Study material:
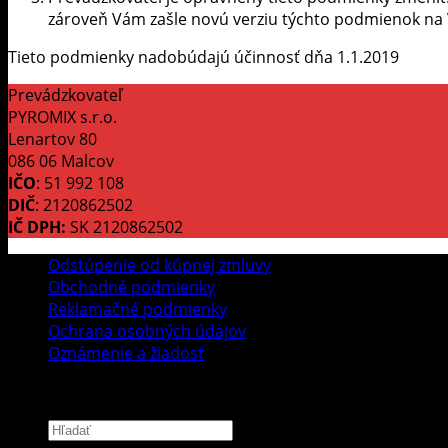
zároveň Vám zašle novú verziu týchto podmienok na V
Tieto podmienky nadobúdajú účinnosť dňa 1.1.2019
Prevádzkovateľ
PYROMIX s.r.o.
Lenartov 80
086 06 Malcov
IČO
: 51 992 108
DIČ
: 2120862502
IČ DPH:
SK 2120862502
Odstúpenie od kúpnej zmluvy
Obchodné podmienky
Reklamačné podmienky
Ochrana osobných údajov
Oznámenie a žiadosť
Copyright 2026 ©
PYROMIX s.r.o.
Hľadať:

What the task asks:
Only the lines from the one with "Reklamačné podmienky" through the end of the data should be printed, each exactly as it appears.

Task answer:
Reklamačné podmienky
Ochrana osobných údajov
Oznámenie a žiadosť
Copyright 2026 ©
PYROMIX s.r.o.
Hľadať:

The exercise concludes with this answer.